◆ WHAT TO DO ◆
Everything from the line containing "disco con grafici interattivi." through the last line of the data below should be given again exactly, both end lines included and nothing more.

◆ SOURCE MATERIAL ◆

□ □ □

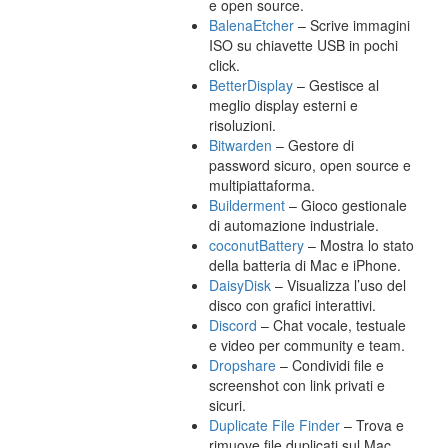
e open source.
BalenaEtcher
– Scrive immagini
ISO su chiavette USB in pochi
click.
BetterDisplay
– Gestisce al
meglio display esterni e
risoluzioni.
Bitwarden
– Gestore di
password sicuro, open source e
multipiattaforma.
Builderment
– Gioco gestionale
di automazione industriale.
coconutBattery
– Mostra lo stato
della batteria di Mac e iPhone.
DaisyDisk
– Visualizza l’uso del
disco con grafici interattivi.
Discord
– Chat vocale, testuale
e video per community e team.
Dropshare
– Condividi file e
screenshot con link privati e
sicuri.
Duplicate File Finder
– Trova e
rimuove file duplicati sul Mac.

□ □ □

◆ RESULT BELOW ◆
disco con grafici interattivi.
Discord
– Chat vocale, testuale
e video per community e team.
Dropshare
– Condividi file e
screenshot con link privati e
sicuri.
Duplicate File Finder
– Trova e
rimuove file duplicati sul Mac.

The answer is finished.